Matthew: Jesus As Israel's Messiah And His Kingdom
Part III: Jesus As Israel's Messiah By The Homage Paid Him At His Birth
(Matthew 2:1-11)
  1. Introduction
    1. If Jesus is the true Hebrew Messiah, it should have been evident to all by the location of His birth that it fulfilled Old Testament prophecy, resulting in Israel nationally paying Him homage at His birth.
    2. However, Israel's spiritual state was so dark, when report of Messiah's birth was made, her leaders were so entangled in relationship problems, they did not pay Him homage. Reporting the details of this fact helps Matthew explain how Jesus is the Messiah though Israel's rulers did not pay Him homage:
  2. Jesus As Israel's Messiah By The Homage Paid Him At His Birth, Matthew 2:1-11.

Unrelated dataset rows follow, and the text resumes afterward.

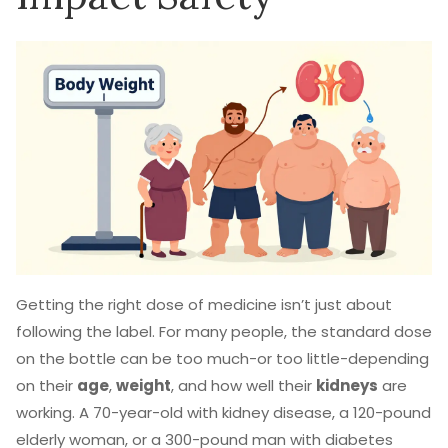
Getting the right dose of medicine isn’t just about
following the label. For many people, the standard dose
on the bottle can be too much-or too little-depending
on their
age
,
weight
, and how well their
kidneys
are
working. A 70-year-old with kidney disease, a 120-pound
elderly woman, or a 300-pound man with diabetes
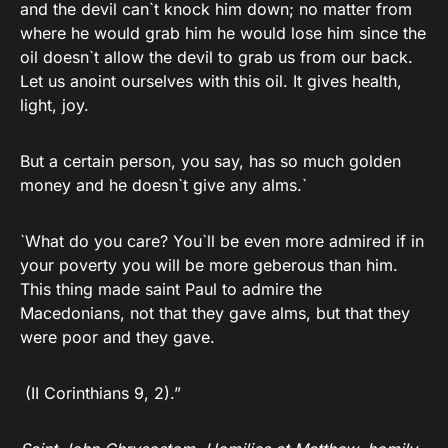
and the devil can`t knock him down; no matter from
where he would grab him he would lose him since the
oil doesn`t allow the devil to grab us from our back.
Let us anoint ourselves with this oil. It gives health,
light, joy.
But a certain person, you say, has so much golden
money and he doesn`t give any alms.`
`What do you care? You`ll be even more admired if in
your poverty you will be more geberous than him.
This thing made saint Paul to admire the
Macedonians, not that they gave alms, but that they
were poor and they gave.
(II Corinthians 9, 2).”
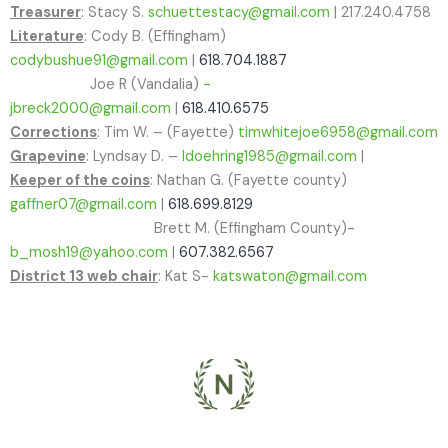
Treasurer
: Stacy S.
schuettestacy@gmail.com
| 217.240.4758
Literature
: Cody B. (Effingham)
codybushue91@gmail.com
|
618.704.1887
Joe R (Vandalia)
-
jbreck2000@gmail.com
|
618.410.6575
Corrections
: Tim W. – (Fayette)
timwhitejoe6958@gmail.com
Grapevine
: Lyndsay D. –
ldoehring1985@gmail.com
|
Keeper of the coins
: Nathan G. (Fayette county)
gaffner07@gmail.com
|
618.699.8129
Brett M. (Effingham County)-
b_mosh19@yahoo.com
|
607.382.6567
District 13 web chair
: Kat S-
katswaton@gmail.com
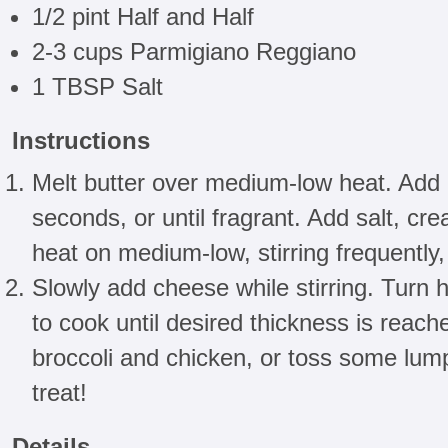
1/2 pint Half and Half
2-3 cups Parmigiano Reggiano
1 TBSP Salt
Instructions
Melt butter over medium-low heat. Add 
seconds, or until fragrant. Add salt, cr
heat on medium-low, stirring frequently, u
Slowly add cheese while stirring. Turn 
to cook until desired thickness is reach
broccoli and chicken, or toss some lump
treat!
Details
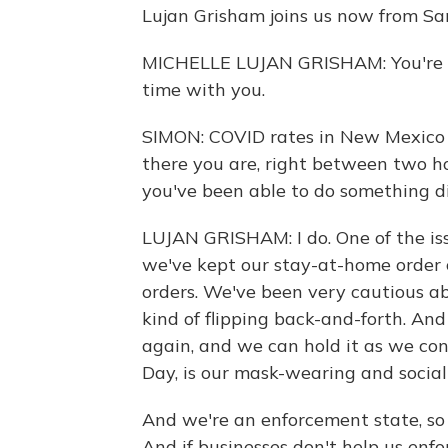
Lujan Grisham joins us now from Sa
MICHELLE LUJAN GRISHAM: You're we
time with you.
SIMON: COVID rates in New Mexico 
there you are, right between two ho
you've been able to do something di
LUJAN GRISHAM: I do. One of the iss
we've kept our stay-at-home order 
orders. We've been very cautious ab
kind of flipping back-and-forth. An
again, and we can hold it as we con
Day, is our mask-wearing and social
And we're an enforcement state, so 
And if businesses don't help us enf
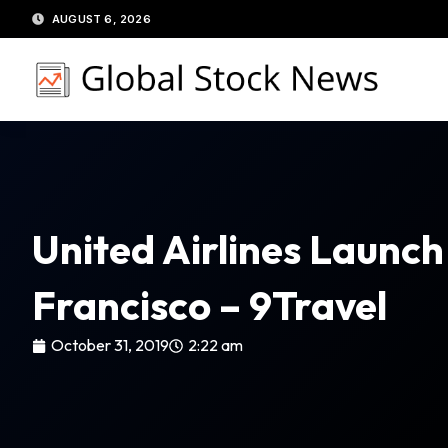
Skip
AUGUST 6, 2026
to
content
United Airlines Launc
Francisco – 9Travel
October 31, 2019
2:22 am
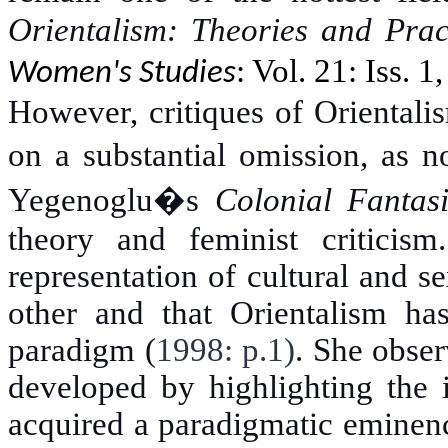
Orientalism: Theories and Prac
: Vol. 21: Iss. 1
Women's Studies
However, critiques of Orientalis
on a substantial omission, as n
Yegenoglu�s
Colonial Fantas
theory and feminist criticis
representation of cultural and se
other and that Orientalism ha
paradigm (
1998: p.1)
. She obser
developed by highlighting the i
acquired a paradigmatic eminenc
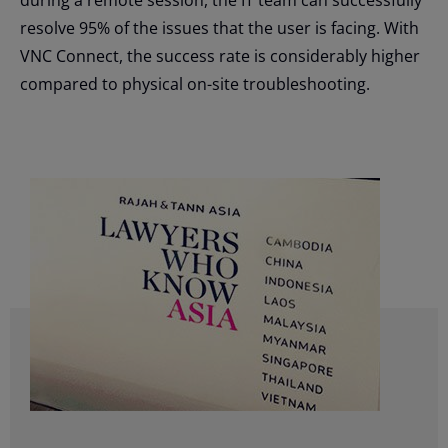
resolve 95% of the issues that the user is facing. With
VNC Connect, the success rate is considerably higher
compared to physical on-site troubleshooting.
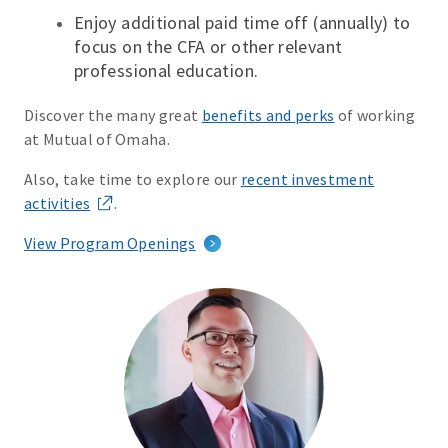
Enjoy additional paid time off (annually) to
focus on the CFA or other relevant
professional education.
Discover the many great
benefits and perks
of working
at Mutual of Omaha.
Also, take time to explore our
recent investment
activities
.
View Program Openings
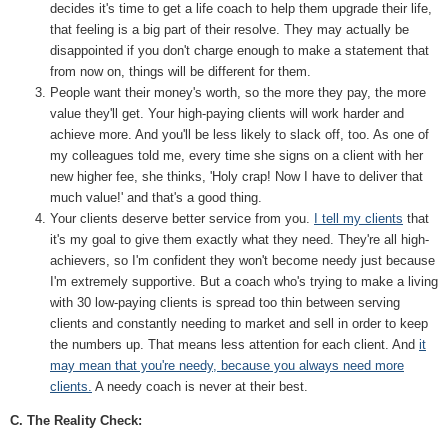
decides it's time to get a life coach to help them upgrade their life,
that feeling is a big part of their resolve. They may actually be
disappointed if you don't charge enough to make a statement that
from now on, things will be different for them.
People want their money's worth, so the more they pay, the more
value they'll get. Your high-paying clients will work harder and
achieve more. And you'll be less likely to slack off, too. As one of
my colleagues told me, every time she signs on a client with her
new higher fee, she thinks, 'Holy crap! Now I have to deliver that
much value!' and that's a good thing.
Your clients deserve better service from you.
I tell my clients
that
it's my goal to give them exactly what they need. They're all high-
achievers, so I'm confident they won't become needy just because
I'm extremely supportive. But a coach who's trying to make a living
with 30 low-paying clients is spread too thin between serving
clients and constantly needing to market and sell in order to keep
the numbers up. That means less attention for each client. And
it
may mean that you're needy, because you always need more
clients.
A needy coach is never at their best.
C. The Reality Check:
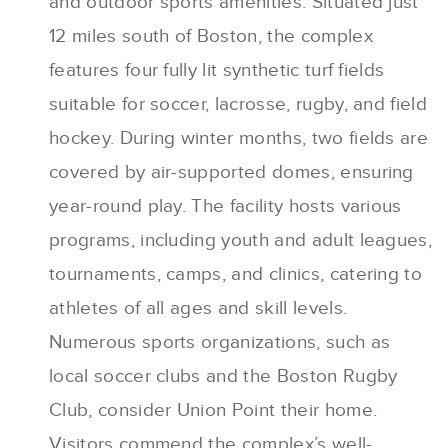
and outdoor sports amenities. Situated just
12 miles south of Boston, the complex
features four fully lit synthetic turf fields
suitable for soccer, lacrosse, rugby, and field
hockey. During winter months, two fields are
covered by air-supported domes, ensuring
year-round play. The facility hosts various
programs, including youth and adult leagues,
tournaments, camps, and clinics, catering to
athletes of all ages and skill levels.
Numerous sports organizations, such as
local soccer clubs and the Boston Rugby
Club, consider Union Point their home.
Visitors commend the complex’s well-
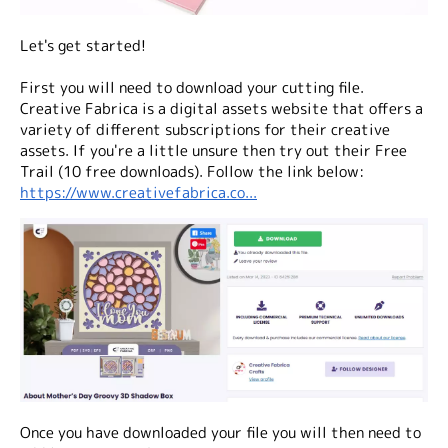
Let's get started!
First you will need to download your cutting file.
Creative Fabrica is a digital assets website that offers a
variety of different subscriptions for their creative
assets. If you're a little unsure then try out their Free
Trail (10 free downloads). Follow the link below:
https://www.creativefabrica.co...
Once you have downloaded your file you will then need to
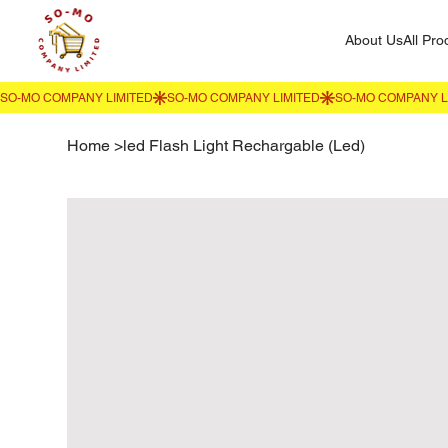
About Us
All Pro
Home
>
led Flash Light Rechargable (Led)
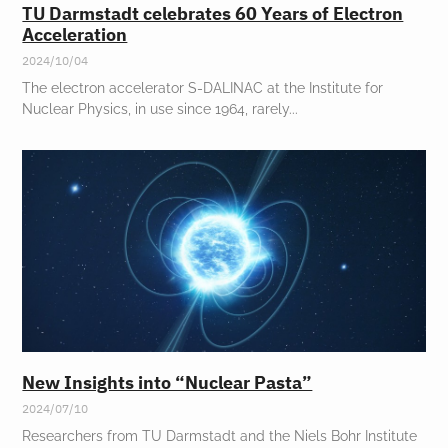
TU Darmstadt celebrates 60 Years of Electron
Acceleration
2024/10/04
The electron accelerator S-DALINAC at the Institute for
Nuclear Physics, in use since 1964, rarely
New Insights into “Nuclear Pasta”
2024/07/10
Researchers from TU Darmstadt and the Niels Bohr Institute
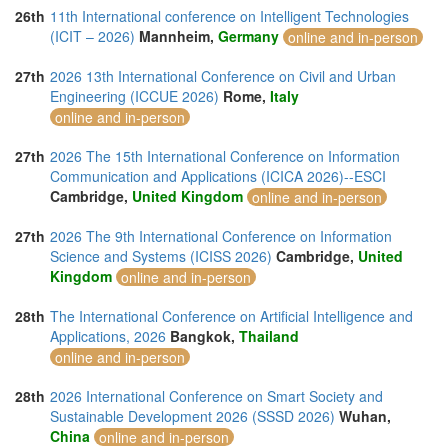
26th
11th International conference on Intelligent Technologies
(ICIT – 2026)
Mannheim,
Germany
online and in-person
27th
2026 13th International Conference on Civil and Urban
Engineering (ICCUE 2026)
Rome,
Italy
online and in-person
27th
2026 The 15th International Conference on Information
Communication and Applications (ICICA 2026)--ESCI
Cambridge,
United Kingdom
online and in-person
27th
2026 The 9th International Conference on Information
Science and Systems (ICISS 2026)
Cambridge,
United
Kingdom
online and in-person
28th
The International Conference on Artificial Intelligence and
Applications, 2026
Bangkok,
Thailand
online and in-person
28th
2026 International Conference on Smart Society and
Sustainable Development 2026 (SSSD 2026)
Wuhan,
China
online and in-person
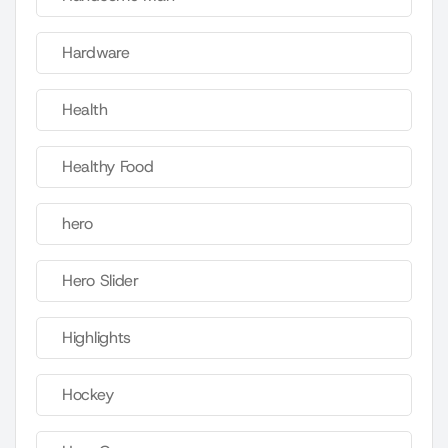
Hardware
Health
Healthy Food
hero
Hero Slider
Highlights
Hockey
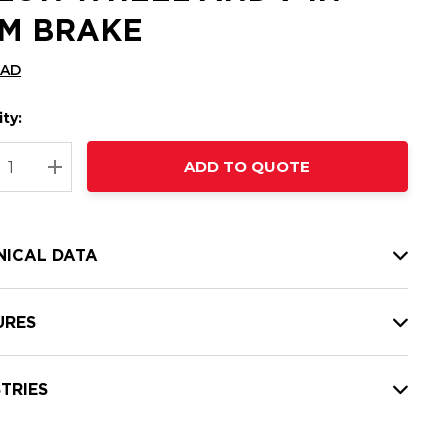
M BRAKE
CAD
ty:
t
ADD TO QUOTE
nt
REASE QUANTITY:
INCREASE QUANTITY:
NICAL DATA
URES
TRIES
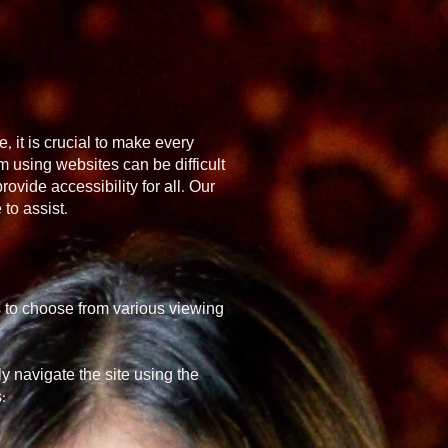
, it is crucial to make every
 using websites can be difficult
ovide accessibility for all. Our
to assist.
s to choose from various viewing
y navigate the site using the
:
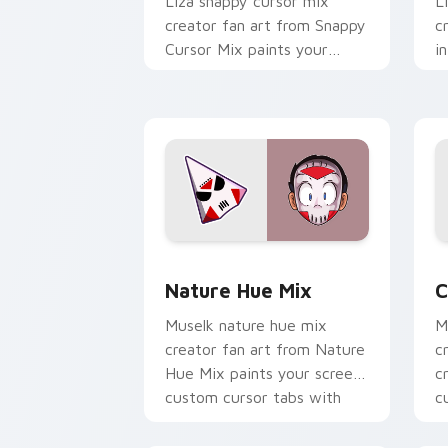
Liza snappy cursor mix
L
creator fan art from Snappy
c
Cursor Mix paints your
i
screen custom cursor tabs
c
with streamer desktop
c
style.
w
Nature Hue Mix custom cursor pack p
C
Nature Hue Mix
C
Muselk nature hue mix
M
creator fan art from Nature
c
Hue Mix paints your screen
c
custom cursor tabs with
c
streamer desktop style.
w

    1. When Jesus was born in Bethlehem of Judaea in the reign of Herod the Great, pagan magi came to Jerusalem asking, "Where is he that is born King of the Jews? for we have seen his star in the east, and are come to worship him." ( Bible Knowledge Commentary, New Testament, p. 21; Matthew 2:1-2)
    2. This news should have been met with national excitement, for "there was widespread expectation of the coming of a great ruler . . . spread by Jews as well as others over the Roman world." (Willoughby C. Allen, A Critical and Exegetical Commentary on the Gospel According to Saint Matthew (ICC), p. xiii as cited in John F. Walvoord, Matthew: Thy Kingdom Come, 1974, p. 21)
    3. Yet, spiritual darkness created relationship tangles that blocked Israel's homage to Messiah, Matt. 2:3-8:
      1. When Herod and Jerusalem heard the magis' news, they were troubled via spiritual darkness, Matt. 2:3:
        1. Herod was an Edomite from Esau's line, so he was hated and never truly accepted by the Hebrews regardless of his good deeds for Israel, Ibid., Bible Know. Com., N. T., p. 21-22.
        2. He feared the rise of a Hebrew "king" would spell the end of his rule, so he was upset, and the Hebrews, dreading an upset Herod backed by Rome versus trusting God, were equally upset.
      2. When Herod then gathered Israel's religious leaders together to demand where the "Messiah" would be born, by specifying Israel's "king" to be the "Christ" (KJV), a better rendering being "Messiah," he exposed the fact that he along with the Hebrews knew well of Israel's Biblical messianic hope.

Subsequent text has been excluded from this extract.